Results indicated that whether ogi fermentation process occurs at 30oC or 37 oC, the binding
strength for both fumonisins was still very high, in addition, as the pH decreases it can be
seen that the binding for both the fumonisins increased. Even at the lower pH of 2 and
incubation temperature of 37 oC, binding was quite high and the complex was still stable. For
the storage conditions (7 days at pH 4 and 30 oC), contrary to previous binding strength
results in this project, L. plantarum R1096 was the only strain that increased in binding
strength whereas the other strains decreased in binding. Generally, as pH decreased the
binding increased, but across all strains, FB2 was bound more than FB1.
Due to the liver being the main site of toxicity, the bound complex was evaluated on HepG2
cell line with controls and the LAB strains in order to give a comparative analysis and have a
clear understanding of its toxicity in vitro for the objective of reducing the toxicity of
fumonisins by use of LAB strains. HepG2 cells were observed in the presence of fumonisin
only, LAB cells only and then with a combination of fumonisin and LAB cells to assess
toxicity using the sulforhodamine B (SRB) assay. The results indicated that the LAB cells did
not attach, aggregate or disrupt the HepG2 cells as the absorbance readings remained constant throughout the 24-48 h incubation period.
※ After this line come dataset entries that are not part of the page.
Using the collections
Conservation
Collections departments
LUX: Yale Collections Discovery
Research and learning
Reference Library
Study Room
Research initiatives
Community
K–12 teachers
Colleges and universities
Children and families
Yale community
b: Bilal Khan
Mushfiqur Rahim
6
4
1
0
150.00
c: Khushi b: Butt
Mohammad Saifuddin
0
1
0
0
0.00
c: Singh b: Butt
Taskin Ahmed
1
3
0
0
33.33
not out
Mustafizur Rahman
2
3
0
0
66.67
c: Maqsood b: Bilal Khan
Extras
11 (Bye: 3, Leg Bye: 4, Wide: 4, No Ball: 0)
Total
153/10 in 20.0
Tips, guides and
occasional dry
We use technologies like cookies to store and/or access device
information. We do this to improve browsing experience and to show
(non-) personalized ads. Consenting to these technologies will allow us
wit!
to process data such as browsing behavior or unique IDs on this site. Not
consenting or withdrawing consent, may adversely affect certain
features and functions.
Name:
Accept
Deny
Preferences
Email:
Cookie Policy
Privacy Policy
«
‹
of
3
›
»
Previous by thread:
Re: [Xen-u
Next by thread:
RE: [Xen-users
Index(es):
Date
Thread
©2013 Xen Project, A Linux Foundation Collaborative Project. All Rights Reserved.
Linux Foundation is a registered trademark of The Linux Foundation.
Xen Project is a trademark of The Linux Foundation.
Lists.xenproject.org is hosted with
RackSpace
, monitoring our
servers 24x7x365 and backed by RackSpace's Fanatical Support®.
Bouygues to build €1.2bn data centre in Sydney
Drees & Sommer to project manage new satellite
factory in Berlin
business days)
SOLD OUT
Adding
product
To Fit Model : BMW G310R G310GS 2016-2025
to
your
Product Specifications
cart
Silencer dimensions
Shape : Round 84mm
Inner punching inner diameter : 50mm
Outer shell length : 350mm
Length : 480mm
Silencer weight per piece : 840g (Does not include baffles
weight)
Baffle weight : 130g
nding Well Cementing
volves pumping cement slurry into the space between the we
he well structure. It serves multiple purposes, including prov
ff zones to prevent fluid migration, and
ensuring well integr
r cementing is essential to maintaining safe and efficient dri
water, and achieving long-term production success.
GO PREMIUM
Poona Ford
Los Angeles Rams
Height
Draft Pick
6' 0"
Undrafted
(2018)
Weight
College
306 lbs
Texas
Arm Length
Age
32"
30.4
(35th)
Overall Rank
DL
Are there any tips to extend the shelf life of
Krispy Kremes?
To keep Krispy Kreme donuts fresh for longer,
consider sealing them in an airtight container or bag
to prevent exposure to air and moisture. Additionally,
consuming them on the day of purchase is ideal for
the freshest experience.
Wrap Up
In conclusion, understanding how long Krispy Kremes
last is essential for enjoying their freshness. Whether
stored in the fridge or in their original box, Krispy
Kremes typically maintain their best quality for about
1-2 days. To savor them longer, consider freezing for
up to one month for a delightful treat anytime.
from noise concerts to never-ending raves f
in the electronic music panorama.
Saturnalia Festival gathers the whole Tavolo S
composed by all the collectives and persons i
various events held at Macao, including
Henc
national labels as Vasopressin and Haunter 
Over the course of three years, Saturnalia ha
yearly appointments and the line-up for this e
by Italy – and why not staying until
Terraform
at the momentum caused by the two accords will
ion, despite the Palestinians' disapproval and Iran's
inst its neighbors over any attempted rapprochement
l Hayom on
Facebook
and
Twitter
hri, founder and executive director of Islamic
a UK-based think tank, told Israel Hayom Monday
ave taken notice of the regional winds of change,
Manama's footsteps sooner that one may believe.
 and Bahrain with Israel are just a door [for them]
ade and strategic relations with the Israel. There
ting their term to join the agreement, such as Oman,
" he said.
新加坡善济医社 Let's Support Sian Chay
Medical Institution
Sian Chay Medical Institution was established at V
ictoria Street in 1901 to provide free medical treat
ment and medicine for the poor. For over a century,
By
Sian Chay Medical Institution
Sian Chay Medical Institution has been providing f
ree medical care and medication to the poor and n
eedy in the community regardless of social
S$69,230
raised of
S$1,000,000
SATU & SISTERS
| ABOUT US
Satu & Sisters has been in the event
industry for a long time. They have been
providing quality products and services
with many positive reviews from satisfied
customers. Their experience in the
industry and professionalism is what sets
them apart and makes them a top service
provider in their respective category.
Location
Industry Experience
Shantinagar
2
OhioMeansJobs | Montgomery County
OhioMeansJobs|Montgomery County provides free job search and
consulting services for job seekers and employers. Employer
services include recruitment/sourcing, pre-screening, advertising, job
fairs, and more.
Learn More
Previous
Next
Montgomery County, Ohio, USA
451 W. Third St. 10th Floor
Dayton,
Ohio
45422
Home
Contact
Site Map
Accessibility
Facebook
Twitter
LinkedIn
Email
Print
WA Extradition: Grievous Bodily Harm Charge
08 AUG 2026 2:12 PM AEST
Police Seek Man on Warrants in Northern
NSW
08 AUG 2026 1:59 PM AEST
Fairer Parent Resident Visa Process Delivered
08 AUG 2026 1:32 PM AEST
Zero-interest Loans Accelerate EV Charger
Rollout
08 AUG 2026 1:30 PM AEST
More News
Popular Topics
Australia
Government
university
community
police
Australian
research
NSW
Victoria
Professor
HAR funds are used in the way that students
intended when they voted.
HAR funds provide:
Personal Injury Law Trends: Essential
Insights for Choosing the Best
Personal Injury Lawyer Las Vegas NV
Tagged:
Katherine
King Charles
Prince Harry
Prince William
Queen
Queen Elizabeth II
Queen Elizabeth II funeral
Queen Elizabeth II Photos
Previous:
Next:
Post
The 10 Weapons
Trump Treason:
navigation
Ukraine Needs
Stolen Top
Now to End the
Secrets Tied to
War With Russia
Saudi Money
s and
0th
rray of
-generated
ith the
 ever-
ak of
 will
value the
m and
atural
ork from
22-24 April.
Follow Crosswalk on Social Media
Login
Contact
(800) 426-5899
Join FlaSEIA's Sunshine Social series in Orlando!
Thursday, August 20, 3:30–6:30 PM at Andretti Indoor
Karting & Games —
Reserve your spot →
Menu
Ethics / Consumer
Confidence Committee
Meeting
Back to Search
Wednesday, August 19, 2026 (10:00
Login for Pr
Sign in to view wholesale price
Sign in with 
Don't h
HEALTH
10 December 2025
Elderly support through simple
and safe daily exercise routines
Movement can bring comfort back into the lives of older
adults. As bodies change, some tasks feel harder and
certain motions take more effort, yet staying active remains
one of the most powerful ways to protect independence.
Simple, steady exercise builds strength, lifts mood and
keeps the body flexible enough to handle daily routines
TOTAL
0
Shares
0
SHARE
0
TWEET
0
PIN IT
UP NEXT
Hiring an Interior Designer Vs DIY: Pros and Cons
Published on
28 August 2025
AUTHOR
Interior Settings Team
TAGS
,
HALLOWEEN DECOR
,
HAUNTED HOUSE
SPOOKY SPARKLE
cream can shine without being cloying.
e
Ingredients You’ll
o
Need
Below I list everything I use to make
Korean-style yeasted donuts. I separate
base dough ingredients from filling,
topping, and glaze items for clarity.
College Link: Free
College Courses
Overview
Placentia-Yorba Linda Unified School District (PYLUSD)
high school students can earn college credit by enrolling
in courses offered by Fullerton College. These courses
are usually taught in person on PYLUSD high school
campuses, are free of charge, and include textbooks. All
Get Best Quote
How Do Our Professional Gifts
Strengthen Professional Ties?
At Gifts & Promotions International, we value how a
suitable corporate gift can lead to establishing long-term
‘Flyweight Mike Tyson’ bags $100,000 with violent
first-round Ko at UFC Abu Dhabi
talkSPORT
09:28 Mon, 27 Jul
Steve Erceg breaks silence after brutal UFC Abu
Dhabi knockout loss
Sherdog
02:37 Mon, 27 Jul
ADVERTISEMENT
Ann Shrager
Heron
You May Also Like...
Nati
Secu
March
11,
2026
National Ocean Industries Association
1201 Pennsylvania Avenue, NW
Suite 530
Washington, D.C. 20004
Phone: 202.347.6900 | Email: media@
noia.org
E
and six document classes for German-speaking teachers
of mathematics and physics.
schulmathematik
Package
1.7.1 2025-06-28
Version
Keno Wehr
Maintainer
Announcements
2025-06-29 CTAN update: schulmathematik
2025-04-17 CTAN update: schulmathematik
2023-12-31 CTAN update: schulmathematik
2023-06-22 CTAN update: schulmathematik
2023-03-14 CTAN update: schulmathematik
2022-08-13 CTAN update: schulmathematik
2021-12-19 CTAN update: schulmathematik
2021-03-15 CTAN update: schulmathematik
Observation of the HepG2 cells exposed to the
fumonisins alone indicated the IC50 value of 308.6 μg/ml. The comparative observation of the
HepG2 cells exposed to a combination of the fumonisins and LAB cells indicated that the
LAB cells “protected” the HepG2 cells by binding to the fumonisins and increasing the IC50
values. L. plantarum R1096 “protected’ the HepG2 cells the most by increasing the IC50
value to 903.1 μg/ml followed by L. delbrueckii CIP57.8T at 857.3 μg/ml, similarly with L.
plantarum FS2 at 856.5 μg/ml and the least by P. pentosaceus D39 at 701.4 μg/ml. All LAB
strains had more than doubled the IC50 value by being present and binding to the fumonisins.
In conclusion, L. plantarum FS2, L. delbrueckii CIP 57.8T and P. pentosaceus D39, test
strains isolated from African traditional fermented foods, have been successfully tested
against the positive control strain L. plantarum R1096 and can be used as detoxifying agents
in reducing the toxicity of fumonisin B1 and B2 in fermented cereal based products.